**PROBLEM REQUIREMENTS**: Find the line with "Preview Limit" and the line with "Use Coupon WELCOMEYOU within 10" in the entries below; output exactly those two lines, every line between them, and no others.

Collected data
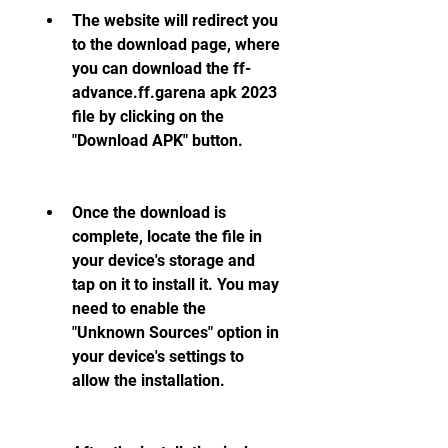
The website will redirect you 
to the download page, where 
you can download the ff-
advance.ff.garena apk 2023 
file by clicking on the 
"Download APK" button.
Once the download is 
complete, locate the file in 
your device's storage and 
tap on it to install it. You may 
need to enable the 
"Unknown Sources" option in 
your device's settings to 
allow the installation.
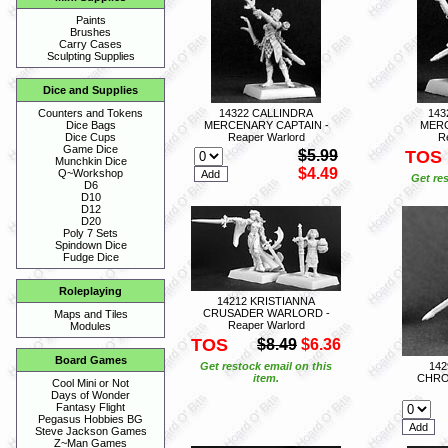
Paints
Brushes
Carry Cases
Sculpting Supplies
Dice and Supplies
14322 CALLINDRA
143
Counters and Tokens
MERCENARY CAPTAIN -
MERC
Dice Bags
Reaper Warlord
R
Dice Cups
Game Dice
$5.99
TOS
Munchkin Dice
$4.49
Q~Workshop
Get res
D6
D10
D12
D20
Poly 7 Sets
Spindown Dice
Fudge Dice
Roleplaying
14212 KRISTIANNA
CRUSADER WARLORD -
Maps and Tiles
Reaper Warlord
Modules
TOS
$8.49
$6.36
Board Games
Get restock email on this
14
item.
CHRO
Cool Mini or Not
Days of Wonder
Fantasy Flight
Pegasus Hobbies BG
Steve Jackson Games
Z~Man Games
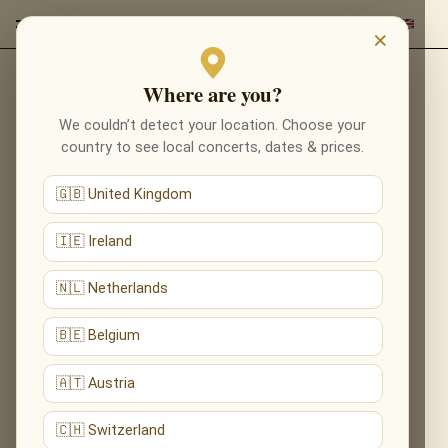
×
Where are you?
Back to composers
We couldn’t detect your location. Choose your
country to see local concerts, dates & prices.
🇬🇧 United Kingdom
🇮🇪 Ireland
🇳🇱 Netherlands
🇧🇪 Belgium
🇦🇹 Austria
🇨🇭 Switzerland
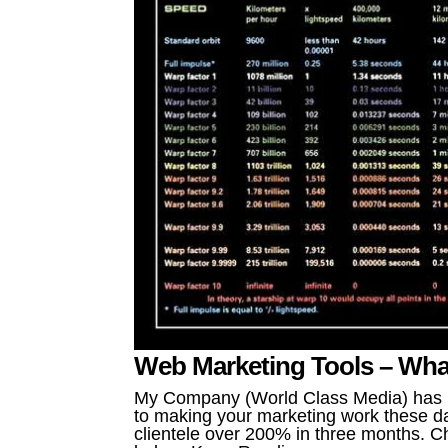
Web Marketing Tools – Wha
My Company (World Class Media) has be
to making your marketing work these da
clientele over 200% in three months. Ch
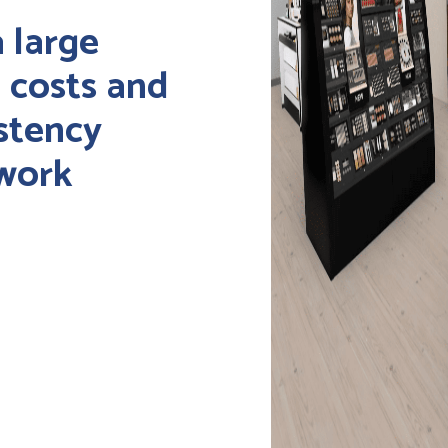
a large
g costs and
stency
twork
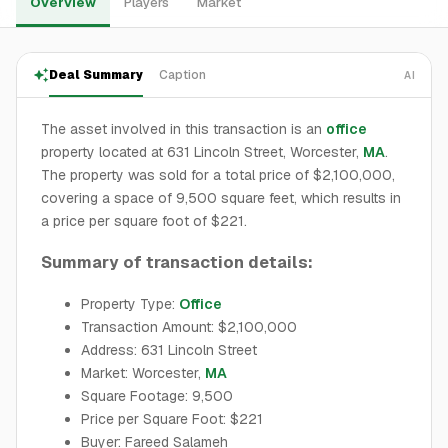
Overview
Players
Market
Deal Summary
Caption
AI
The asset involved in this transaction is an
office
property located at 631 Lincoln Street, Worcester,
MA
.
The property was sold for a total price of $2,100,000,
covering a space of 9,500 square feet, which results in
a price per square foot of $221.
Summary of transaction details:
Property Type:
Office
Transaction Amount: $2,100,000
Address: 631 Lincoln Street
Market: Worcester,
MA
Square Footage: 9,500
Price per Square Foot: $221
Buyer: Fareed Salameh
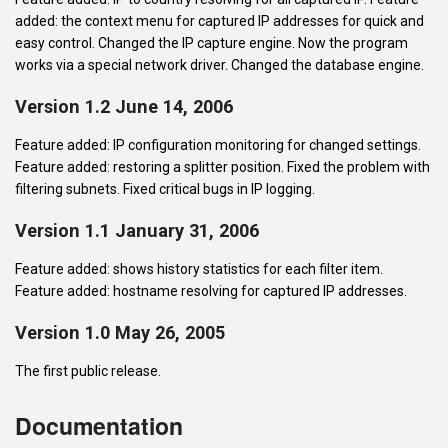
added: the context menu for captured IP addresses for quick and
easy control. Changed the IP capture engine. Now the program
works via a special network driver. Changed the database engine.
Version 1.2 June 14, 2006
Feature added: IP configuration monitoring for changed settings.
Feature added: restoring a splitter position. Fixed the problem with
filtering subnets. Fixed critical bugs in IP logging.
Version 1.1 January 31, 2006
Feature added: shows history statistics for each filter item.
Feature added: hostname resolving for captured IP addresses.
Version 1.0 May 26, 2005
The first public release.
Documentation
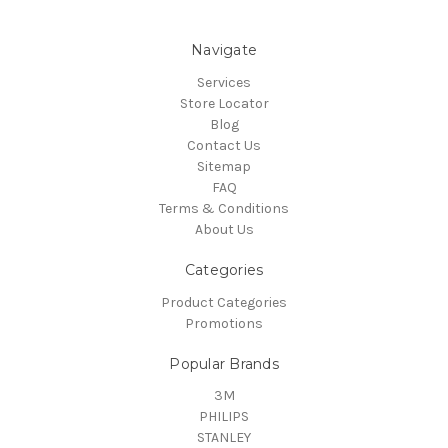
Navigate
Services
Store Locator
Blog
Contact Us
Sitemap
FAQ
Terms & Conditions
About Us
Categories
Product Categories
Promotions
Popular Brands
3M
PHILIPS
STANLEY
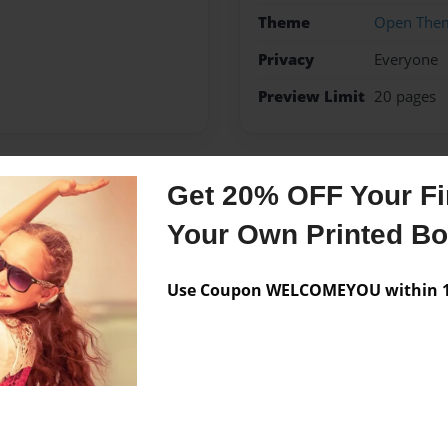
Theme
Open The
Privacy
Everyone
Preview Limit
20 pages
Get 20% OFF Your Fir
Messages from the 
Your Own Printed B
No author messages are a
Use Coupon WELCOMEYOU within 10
==
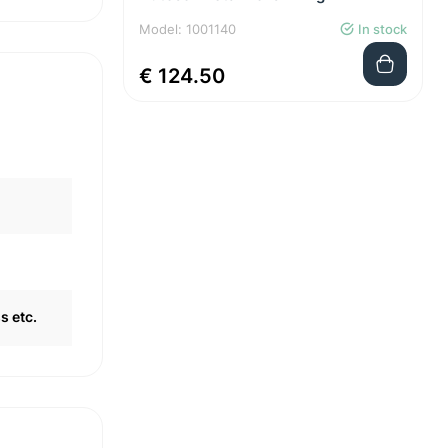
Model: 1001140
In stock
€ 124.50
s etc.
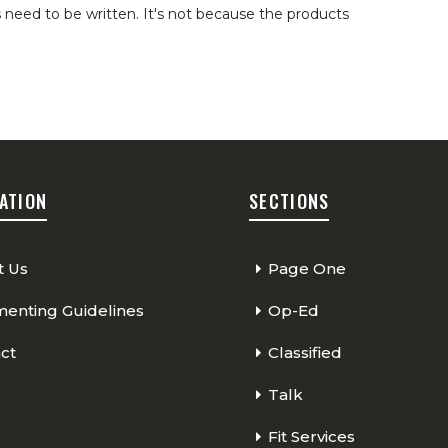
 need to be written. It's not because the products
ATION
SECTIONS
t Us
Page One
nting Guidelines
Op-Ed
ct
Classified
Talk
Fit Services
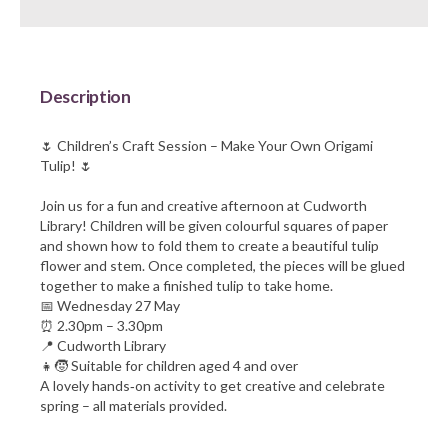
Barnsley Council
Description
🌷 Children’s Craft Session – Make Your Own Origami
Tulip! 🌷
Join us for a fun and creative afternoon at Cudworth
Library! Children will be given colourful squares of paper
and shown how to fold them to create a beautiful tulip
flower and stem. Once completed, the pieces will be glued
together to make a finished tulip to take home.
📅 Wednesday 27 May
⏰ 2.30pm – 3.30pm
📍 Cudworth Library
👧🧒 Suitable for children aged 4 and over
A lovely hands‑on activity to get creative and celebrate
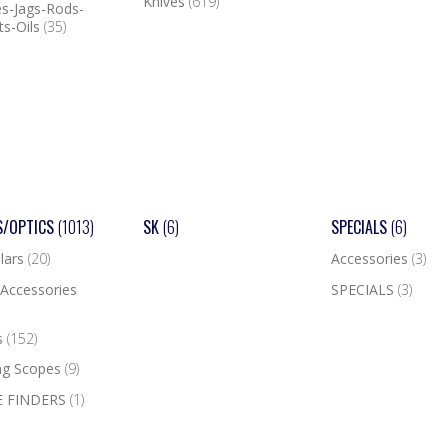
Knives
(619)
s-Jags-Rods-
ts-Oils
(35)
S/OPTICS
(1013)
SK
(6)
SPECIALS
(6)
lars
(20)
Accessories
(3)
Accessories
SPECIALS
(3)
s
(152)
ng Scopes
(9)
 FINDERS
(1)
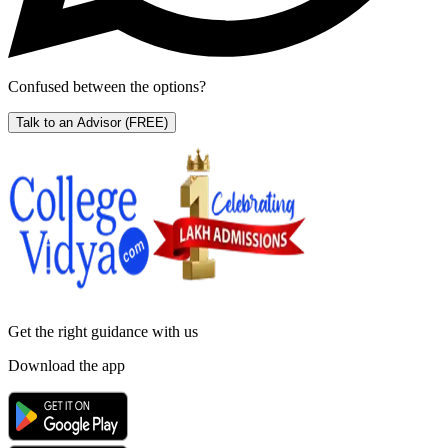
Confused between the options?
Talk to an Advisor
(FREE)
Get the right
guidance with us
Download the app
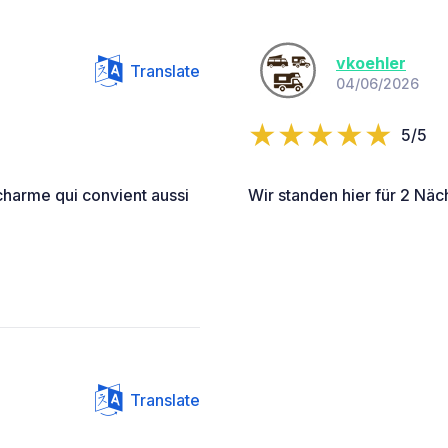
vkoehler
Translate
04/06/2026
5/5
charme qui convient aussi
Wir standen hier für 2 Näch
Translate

**ANSWER TO THIS EXERCISE**:
Preview Limit
20 pages
Get 20% OFF Your Fir
Messages from the 
Your Own Printed B
No author messages are a
Use Coupon WELCOMEYOU within 10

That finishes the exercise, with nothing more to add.